The municipality, on the other hand, argued that there was no interest in the data and that its decryption, according to the information provided by the equipment manufacturer, would require “a period of 6.4E+20 or 640,000,000,000,000,000 years” (ruling WBE.2019.383 of the Aargau Administrative Court of April 8, 2020, E. 4.2).
In a first step, the Federal Supreme Court classified the data on water consumption as personal data and their recording and transmission as data processing (E. 5.3.2). It then affirmed an interference with informational self-determination (Art. 13 para. 2 BV) and assessed its permissibility against the standard of Art. 36 BV (E. 5.4). In principle, it affirmed both the legal basis as well as the public interest and the proportionality – however, this only for the Invoicing date (E. 5.6). It found it inadmissible that the water meter also stores the hourly values for eight months and transmits them by radio every 30 seconds. To this extent, the Federal Supreme Court denied proportionality, because there was no need for the Necessity missing
This is not affected by the fact that, according to the precise and convincing explanations provided by the lower court, this data is very well protected and misuse can be virtually ruled out or seems very unlikely. […]. Data security alone does not outweigh the fact that more personal data is being processed than necessary.

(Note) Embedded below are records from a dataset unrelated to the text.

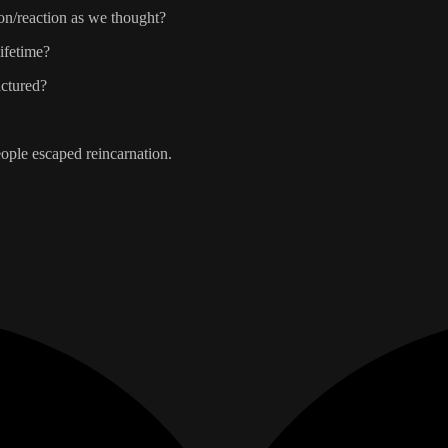
ion/reaction as we thought?
lifetime?
actured?
eople escaped reincarnation.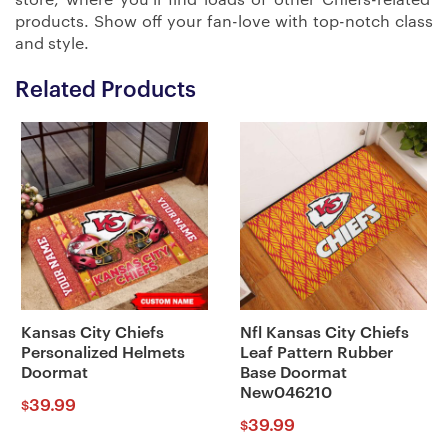
products. Show off your fan-love with top-notch class
and style.
Related Products
Kansas City Chiefs
Nfl Kansas City Chiefs
Personalized Helmets
Leaf Pattern Rubber
Doormat
Base Doormat
New046210
39.99
$
39.99
$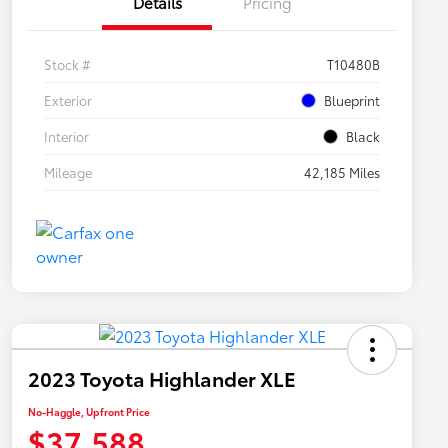
Details
Pricing
Stock #
T10480B
Exterior
Blueprint
Interior
Black
Mileage
42,185 Miles
2023 Toyota Highlander XLE
No-Haggle, Upfront Price
$37,588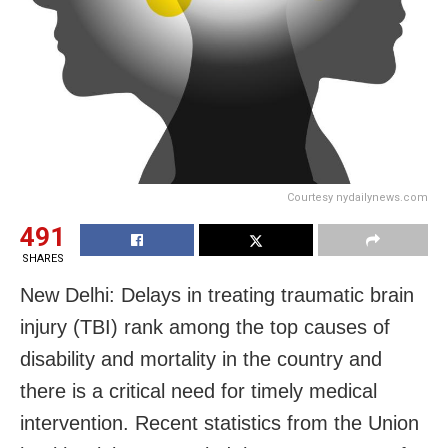
Courtesy nydailynews.com
491
SHARES
New Delhi: Delays in treating traumatic brain
injury (TBI) rank among the top causes of
disability and mortality in the country and
there is a critical need for timely medical
intervention. Recent statistics from the Union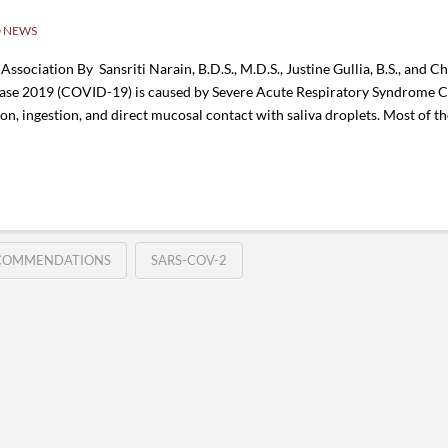
 NEWS
sociation By Sansriti Narain, B.D.S., M.D.S., Justine Gullia, B.S., and Cha
isease 2019 (COVID-19) is caused by Severe Acute Respiratory Syndrome
ion, ingestion, and direct mucosal contact with saliva droplets. Most of 
COMMENDATIONS
SARS-COV-2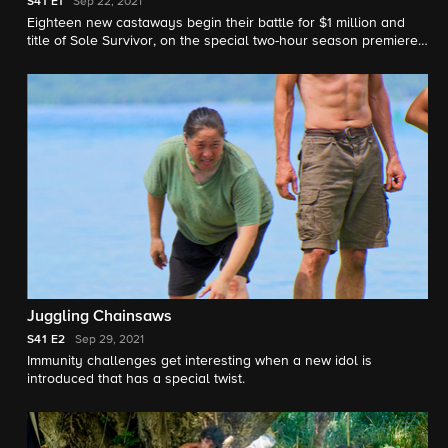
S41
E1
Sep 22, 2021
Eighteen new castaways begin their battle for $1 million and
title of Sole Survivor, on the special two-hour season premiere
of SURVIVOR 41.
Juggling Chainsaws
S41
E2
Sep 29, 2021
Immunity challenges get interesting when a new idol is
introduced that has a special twist.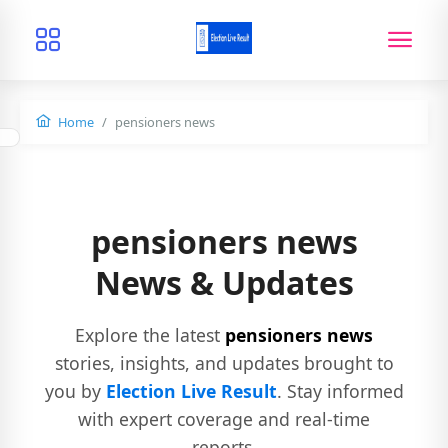
Home
pensioners news
pensioners news
News & Updates
Explore the latest
pensioners news
stories, insights, and updates brought to
you by
Election Live Result
. Stay informed
with expert coverage and real-time
reports.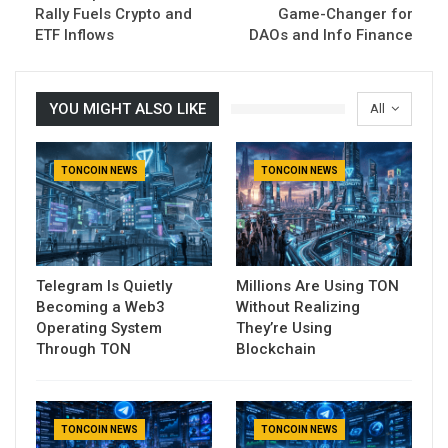
Rally Fuels Crypto and
Game-Changer for
ETF Inflows
DAOs and Info Finance
YOU MIGHT ALSO LIKE
All
TONCOIN NEWS
TONCOIN NEWS
Telegram Is Quietly
Millions Are Using TON
Becoming a Web3
Without Realizing
Operating System
They’re Using
Through TON
Blockchain
TONCOIN NEWS
TONCOIN NEWS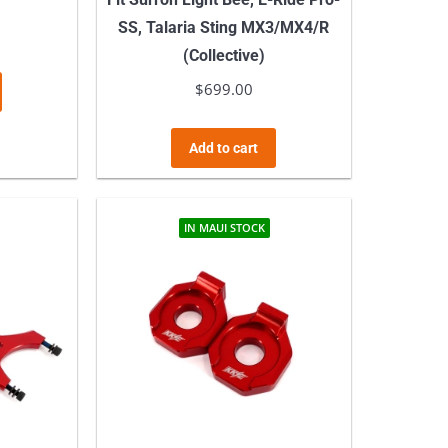
SS, Talaria Sting MX3/MX4/R
(Collective)
$
699.00
Add to cart
IN MAUI STOCK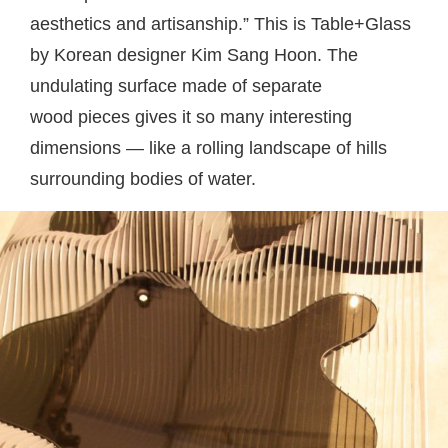
aesthetics and artisanship.” This is Table+Glass
by Korean designer Kim Sang Hoon. The
undulating surface made of separate
wood pieces gives it so many interesting
dimensions — like a rolling landscape of hills
surrounding bodies of water.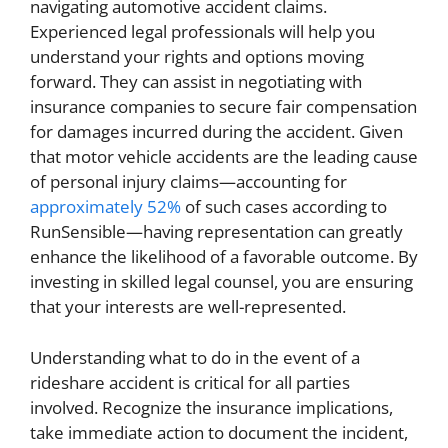
navigating automotive accident claims.
Experienced legal professionals will help you
understand your rights and options moving
forward. They can assist in negotiating with
insurance companies to secure fair compensation
for damages incurred during the accident. Given
that motor vehicle accidents are the leading cause
of personal injury claims—accounting for
approximately 52%
of such cases according to
RunSensible—having representation can greatly
enhance the likelihood of a favorable outcome. By
investing in skilled legal counsel, you are ensuring
that your interests are well-represented.
Understanding what to do in the event of a
rideshare accident is critical for all parties
involved. Recognize the insurance implications,
take immediate action to document the incident,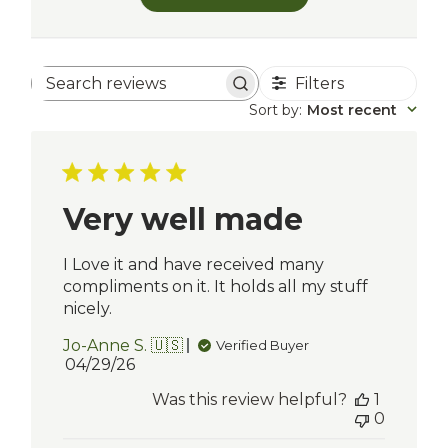
Filters
Search
reviews
Sort by
:
Most recent
Very well made
I Love it and have received many
compliments on it. It holds all my stuff
nicely.
Jo-Anne S. 🇺🇸
Verified Buyer
Published
04/29/26
date
Was this review helpful?
1
0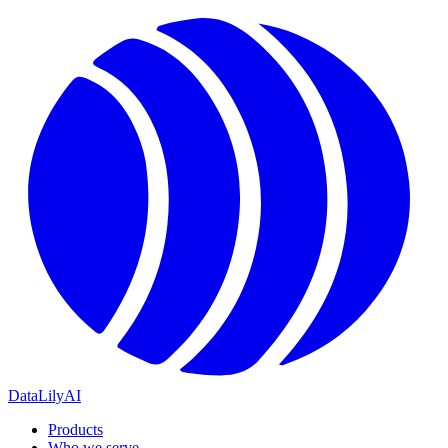
DataLily
AI
Products
Who we serve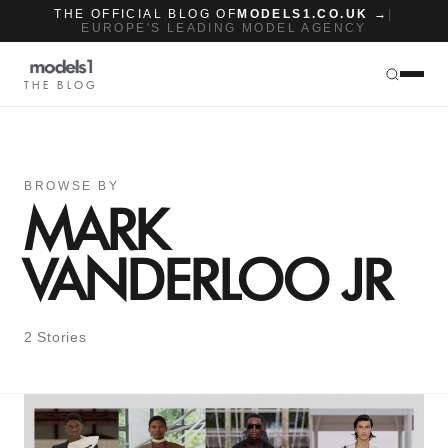
THE OFFICIAL BLOG OF
MODELS1.CO.UK →
|
EUROPE'S LEADING MODEL AGENCY
THE BLOG
BROWSE BY
MARK
VANDERLOO JR
2 Stories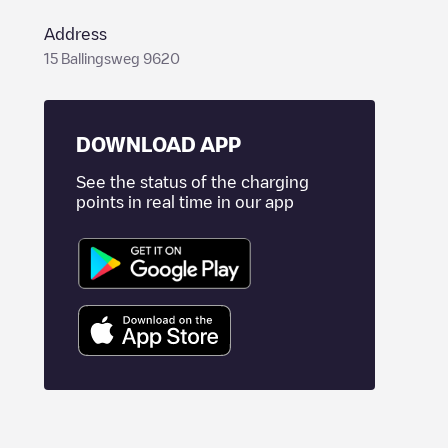
Address
15 Ballingsweg 9620
DOWNLOAD APP
See the status of the charging
points in real time in our app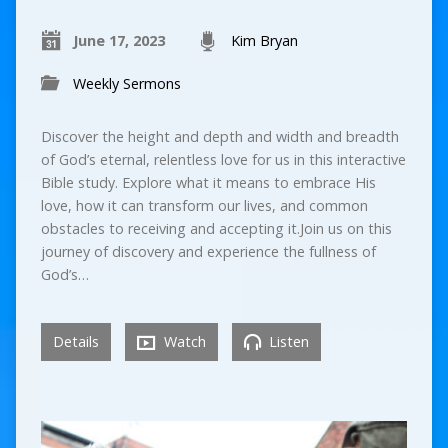
June 17, 2023
Kim Bryan
Weekly Sermons
Discover the height and depth and width and breadth
of God’s eternal, relentless love for us in this interactive
Bible study. Explore what it means to embrace His
love, how it can transform our lives, and common
obstacles to receiving and accepting it.Join us on this
journey of discovery and experience the fullness of
God’s…
Details
Watch
Listen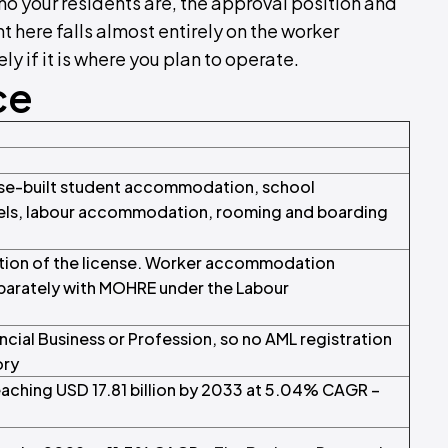
ho your residents are, the approval position and
t here falls almost entirely on the worker
y if it is where you plan to operate.
ce
se-built student accommodation, school
tels, labour accommodation, rooming and boarding
ition of the license. Worker accommodation
parately with MOHRE under the Labour
cial Business or Profession, so no AML registration
ory
reaching USD 17.81 billion by 2033 at 5.04% CAGR –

Otherwise, the principle of necessity would no longer be relevant if the entity processing the data can prove that it has taken sufficient protective measures. However, the principle of necessity or data avoidance and data economy aims to ensure that data that is not necessary is not collected and processed in the first place. In this sense, their protection is also better ensured: non-existent data cannot be misused. (E. 5.5.3 a.E.)
Against this background, the assertion of the municipality that it did not want to use the surplus data (E. 5.4.1 a.E.) was also unhelpful. The Federal Supreme Court partially upheld the complaint and referred the matter back to the municipal council for a reassessment.